By the end of 2021, the amount of foreign debt reached almost USD 15 billion (over 100% of GDP). Compared to the previous year, it was possible to significantly increase the volume of foreign exchange reserves to approximately USD 600 million.

Banking system

The banking sector is relatively developed and functional. There are currently 20 commercial banks operating in the country, offering most standard services, including letters of credit. Internet and mobile banking are widespread in the country. A list of banks with contacts and information on each of them can be found on the website of the central bank (Reserve Bank of Zimbabwe). Access to credit financing for entrepreneurs is relatively good; in the latest edition of the World Bank’s Doing Business Index in 2020, Zimbabwe was ranked 67th out of 190 countries in this category.

Tax system

The Zimbabwe Revenue Authority (ZIMRA) is responsible for collecting taxes and duties. The tax system is quite confusing. It is based on the principle of taxation of income at source in Zimbabwe and not on the principle of tax residency.

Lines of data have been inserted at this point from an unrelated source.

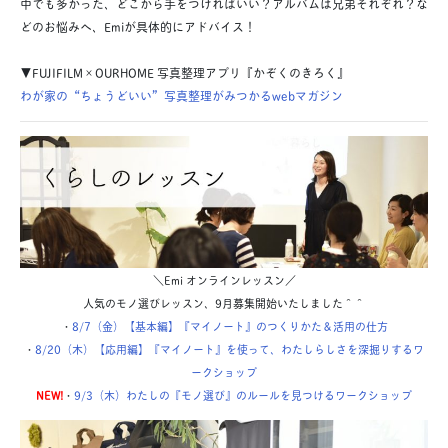
中でも多かった、どこから手をつければいい？アルバムは兄弟それぞれ？な
どのお悩みへ、Emiが具体的にアドバイス！
▼FUJIFILM×OURHOME 写真整理アプリ『かぞくのきろく』
わが家の“ちょうどいい”写真整理がみつかるwebマガジン
＼Emi オンラインレッスン／
人気のモノ選びレッスン、9月募集開始いたしました＾＾
・
8/7（金）【基本編】『マイノート』のつくりかた＆活用の仕方
・
8/20（木）【応用編】『マイノート』を使って、わたしらしさを深掘りするワ
ークショップ
NEW!
・
9/3（木）わたしの『モノ選び』のルールを見つけるワークショップ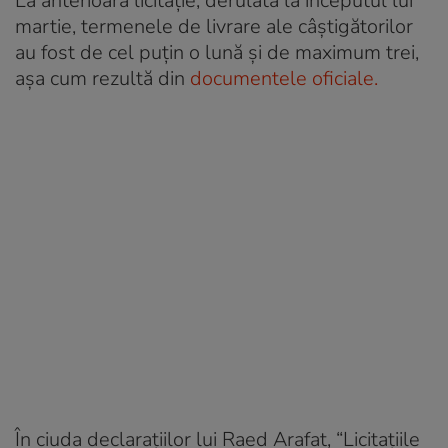
La anterioara licitație, derulată la începutul lui
martie, termenele de livrare ale câștigătorilor
au fost de cel puțin o lună și de maximum trei,
așa cum rezultă din
documentele oficiale.
În ciuda declarațiilor lui Raed Arafat, “Licitațiile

The standard rate of corporate income tax is 24.72% (the basic rate is 24% plus a 3% contribution to the fight against AIDS).

The personal income tax rate is progressive according to the amount of annual income:

  • up to $1,200: 0
  • $1,201 – $3,600: 0 + 20% for each $1,200 over
  • $3,601 – $12,000: $480 + 25% for each $3,600 over
  • $12,001-$24,000: $2,580 + 30% for each $12,000 over $12,000
  • $24,001-$36,000: $6,180 + 35% for each $24,000 over $24,000
  • over $36,000: $10,380 + 40% for each $36,000 over

Other income of natural persons (from business, rental, etc.) is taxed at the corporate rate, i.e. 24.72%.

VAT: The standard VAT rate is 14.5%. Basic foodstuffs, equipment for the production and supply of electricity and drinking water for households are exempt from the tax.